L’enjeu de l’intersectionnalité. Il faut croiser les thématiques pour que la promotion de la place des femmes nous fasse avancer sur toutes les discriminations. Il est important de veiller constamment à ne pas exclure certaines personnes de ce combat pour plus d’égalité au sein de l’industrie. L’enjeu est de penser la diversité, plus que la parité, afin de ne pas créer un nouveau système tout aussi excluant que le précédent.

La présence de femmes dans les postes techniques. Les femmes peuvent être très qualifiées, mais ont du mal à accéder à des postes techniques de premier rang. Le paradoxe est que l’on conseille à des réalisatrices de s’entourer de personnes confirmées – pour renforcer leur projet – ce qui revient à n’engager presque que des hommes. La question est donc : comment faire émerger des femmes aux premiers postes techniques ?

Les difficultés des scénaristes. Dans la paupérisation générale touchant la profession, il semblerait que les femmes soient beaucoup plus exposées. Ainsi, passé un certain âge, elles sont obligées de se reconvertir professionnellement ou de faire des choix de vie différents, contrairement à leurs homologues masculins. Au-delà de leurs compétences, les scénaristes femmes sont bien souvent sollicitées pour donner plus de « couleur » aux protagonistes féminins. Cela témoigne non seulement de la force des stéréotypes de genre dans les rôles de cinéma, mais également d’une forme de segmentation du travail en fonction du genre du.de la scénariste et du genre du rôle proposé.

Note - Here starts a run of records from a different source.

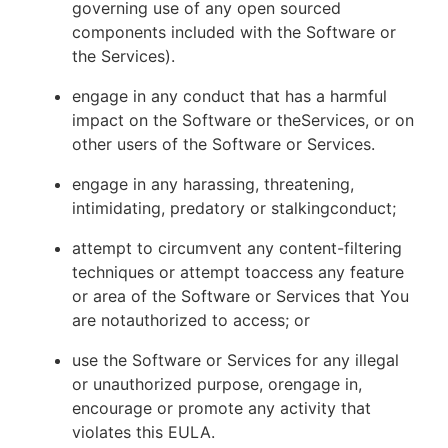
governing use of any open sourced
components included with the Software or
the Services).
engage in any conduct that has a harmful
impact on the Software or theServices, or on
other users of the Software or Services.
engage in any harassing, threatening,
intimidating, predatory or stalkingconduct;
attempt to circumvent any content-filtering
techniques or attempt toaccess any feature
or area of the Software or Services that You
are notauthorized to access; or
use the Software or Services for any illegal
or unauthorized purpose, orengage in,
encourage or promote any activity that
violates this EULA.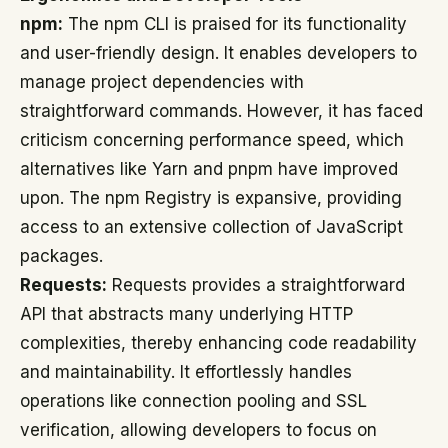
npm:
The npm CLI is praised for its functionality
and user-friendly design. It enables developers to
manage project dependencies with
straightforward commands. However, it has faced
criticism concerning performance speed, which
alternatives like Yarn and pnpm have improved
upon. The npm Registry is expansive, providing
access to an extensive collection of JavaScript
packages.
Requests:
Requests provides a straightforward
API that abstracts many underlying HTTP
complexities, thereby enhancing code readability
and maintainability. It effortlessly handles
operations like connection pooling and SSL
verification, allowing developers to focus on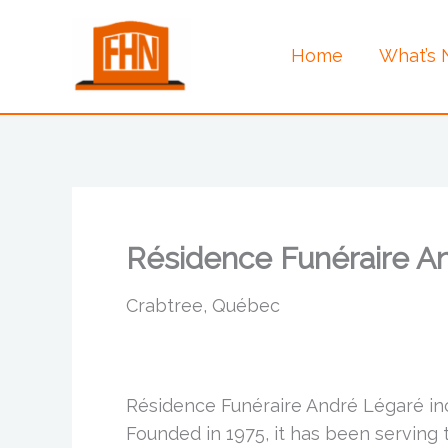
Skip
to
Home
What’s
content
Résidence Funéraire An
Crabtree, Québec
Résidence Funéraire André Légaré inc
Founded in 1975, it has been serving 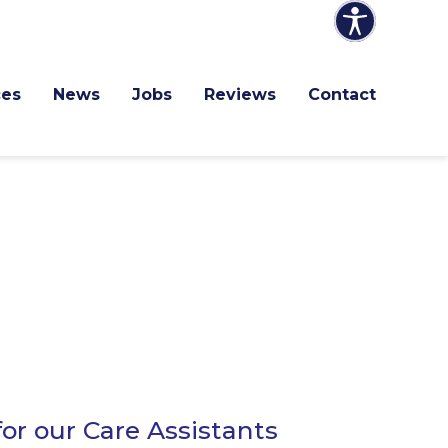
ces
News
Jobs
Reviews
Contact
or our Care Assistants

Le manque de diversité dans la production française. La représentation de la diversité semble particulièrement faible dans le cinéma français, alors même que des acteurs comme Netflix ont pu prouver par les statistiques que les productions sortant des sentiers des stéréotypes rencontraient un succès plus franc en France qu’ailleurs. Ces thématiques ne sont pas absentes à l’étape de création, mais il est dans les faits difficile de concrétiser – par le financement et la diffusion – de tels projets. L’industrie devrait donc davantage se saisir de ces sujets, car le public est en demande. Les participant·e·s ont rappelé que montrer la diversité ne se résume pas à en faire le sujet principal d’un film (comme les difficultés d’un couple mixte par exemple) ; il s’agit au contraire de l’intégrer dans toutes les productions. Au contraire des hommes, les femmes sont pénalisées par un manque important de rôles pour les plus de 50 ans. Comme l’a rappelé un·e des participant·e·s : « 51% d’une nation est représenté par seulement 6% des actrices ». 

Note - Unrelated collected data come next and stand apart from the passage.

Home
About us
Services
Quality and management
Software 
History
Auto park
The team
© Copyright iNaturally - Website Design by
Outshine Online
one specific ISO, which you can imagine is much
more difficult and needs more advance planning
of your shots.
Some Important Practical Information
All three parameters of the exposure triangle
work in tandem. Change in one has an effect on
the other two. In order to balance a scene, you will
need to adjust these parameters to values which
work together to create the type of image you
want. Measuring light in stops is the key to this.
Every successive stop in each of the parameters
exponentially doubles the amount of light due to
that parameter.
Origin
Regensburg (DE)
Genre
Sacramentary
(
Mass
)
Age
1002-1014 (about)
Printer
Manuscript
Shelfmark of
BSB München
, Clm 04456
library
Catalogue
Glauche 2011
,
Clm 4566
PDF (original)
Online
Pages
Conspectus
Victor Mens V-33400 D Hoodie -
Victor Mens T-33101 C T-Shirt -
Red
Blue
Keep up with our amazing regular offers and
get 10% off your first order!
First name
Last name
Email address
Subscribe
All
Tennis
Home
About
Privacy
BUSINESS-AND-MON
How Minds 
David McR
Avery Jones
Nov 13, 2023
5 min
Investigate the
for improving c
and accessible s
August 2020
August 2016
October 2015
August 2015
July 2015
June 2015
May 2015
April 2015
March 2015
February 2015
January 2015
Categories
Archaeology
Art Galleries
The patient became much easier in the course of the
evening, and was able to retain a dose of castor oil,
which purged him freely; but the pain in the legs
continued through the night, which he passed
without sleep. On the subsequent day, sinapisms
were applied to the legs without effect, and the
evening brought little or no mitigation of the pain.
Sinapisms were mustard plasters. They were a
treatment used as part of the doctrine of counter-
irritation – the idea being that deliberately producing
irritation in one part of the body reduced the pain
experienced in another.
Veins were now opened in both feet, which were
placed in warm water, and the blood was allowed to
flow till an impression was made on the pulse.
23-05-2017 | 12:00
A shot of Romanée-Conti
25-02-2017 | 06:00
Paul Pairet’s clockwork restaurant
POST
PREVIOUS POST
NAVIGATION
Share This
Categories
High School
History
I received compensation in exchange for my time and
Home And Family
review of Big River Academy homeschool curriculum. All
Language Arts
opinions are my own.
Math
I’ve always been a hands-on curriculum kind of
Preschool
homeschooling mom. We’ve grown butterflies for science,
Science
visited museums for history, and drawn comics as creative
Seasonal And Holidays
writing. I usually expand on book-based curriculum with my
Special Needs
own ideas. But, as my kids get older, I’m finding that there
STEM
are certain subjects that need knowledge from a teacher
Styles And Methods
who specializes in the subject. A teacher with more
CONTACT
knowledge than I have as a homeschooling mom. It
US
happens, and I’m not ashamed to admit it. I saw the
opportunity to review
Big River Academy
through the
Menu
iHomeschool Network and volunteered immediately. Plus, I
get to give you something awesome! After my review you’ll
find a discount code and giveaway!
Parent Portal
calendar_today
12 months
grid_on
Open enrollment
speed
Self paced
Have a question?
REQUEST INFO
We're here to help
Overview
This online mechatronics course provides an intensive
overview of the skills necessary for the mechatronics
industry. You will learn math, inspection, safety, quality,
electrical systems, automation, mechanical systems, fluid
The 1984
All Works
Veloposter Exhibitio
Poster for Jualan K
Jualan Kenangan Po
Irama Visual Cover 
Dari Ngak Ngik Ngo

La légitimité à occuper le devant de la scène. Occuper un poste à responsabilité et être femme oblige à prouver en permanence sa légitimité et ses compétences. 

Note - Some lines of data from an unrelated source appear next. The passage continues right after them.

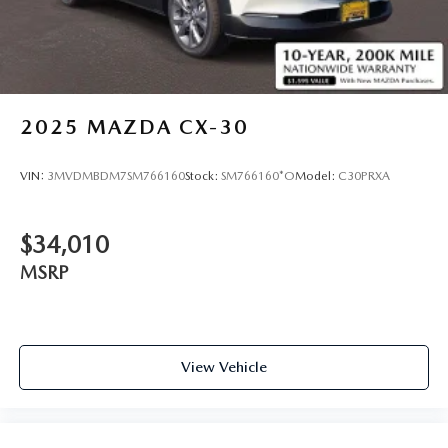
2025
MAZDA CX-30
VIN:
3MVDMBDM7SM766160
Stock:
SM766160*O
Model:
C30PRXA
$34,010
MSRP
View Vehicle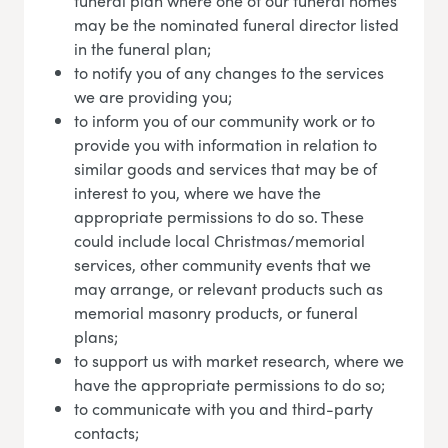
funeral plan where one of our funeral homes
may be the nominated funeral director listed
in the funeral plan;
to notify you of any changes to the services
we are providing you;
to inform you of our community work or to
provide you with information in relation to
similar goods and services that may be of
interest to you, where we have the
appropriate permissions to do so. These
could include local Christmas/memorial
services, other community events that we
may arrange, or relevant products such as
memorial masonry products, or funeral
plans;
to support us with market research, where we
have the appropriate permissions to do so;
to communicate with you and third-party
contacts;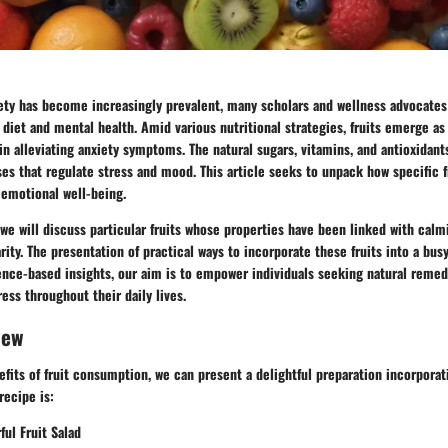
iety has become increasingly prevalent, many scholars and wellness advocates
diet and mental health. Amid various nutritional strategies,
fruits emerge as 
in alleviating anxiety symptoms. The natural sugars, vitamins, and antioxidants
s that regulate stress and mood. This article seeks to unpack how specific f
 emotional well-being.
we will discuss particular fruits whose properties have been linked with calm
ity. The presentation of practical ways to incorporate these fruits into a busy 
idence-based insights, our aim is to empower individuals seeking
natural remed
ress throughout their daily lives.
iew
nefits of fruit consumption, we can present a delightful preparation incorporat
recipe is:
ul Fruit Salad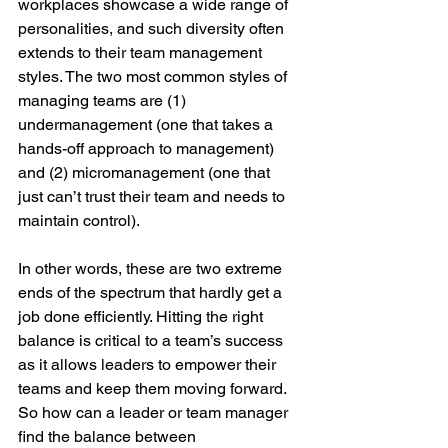
workplaces showcase a wide range of 
personalities, and such diversity often 
extends to their team management 
styles. The two most common styles of 
managing teams are (1) 
undermanagement (one that takes a 
hands-off approach to management) 
and (2) micromanagement (one that 
just can’t trust their team and needs to 
maintain control).
In other words, these are two extreme 
ends of the spectrum that hardly get a 
job done efficiently. Hitting the right 
balance is critical to a team’s success 
as it allows leaders to empower their 
teams and keep them moving forward. 
So how can a leader or team manager 
find the balance between 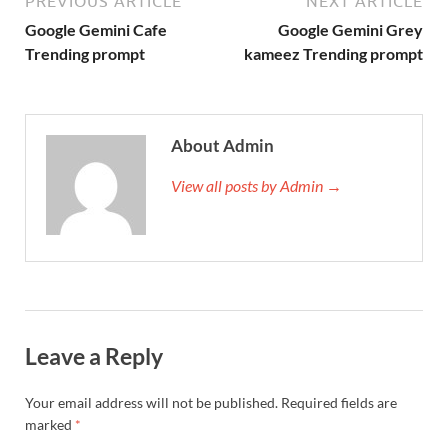
PREVIOUS ARTICLE
NEXT ARTICLE
Google Gemini Cafe
Google Gemini Grey
Trending prompt
kameez Trending prompt
About Admin
View all posts by Admin →
Leave a Reply
Your email address will not be published.
Required fields are
marked
*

Une intériorisation de la misogynie. Dans l’industrie du cinéma, l’absence de parité conduit à une forte concurrence entre les femmes pour occuper des postes très convoités. Certain·e·s participant·e·s font le constat d’une forme de misogynie intériorisée par les femmes, en raison même de ce manque d’opportunités pour des femmes pourtant qualifiées. Il a également été fait le constat d’une forme de traumatisme causé par les situations discriminantes passées, qui conduirait certaines femmes à se méfier constamment des hommes ou à être plus dures avec d’autres femmes.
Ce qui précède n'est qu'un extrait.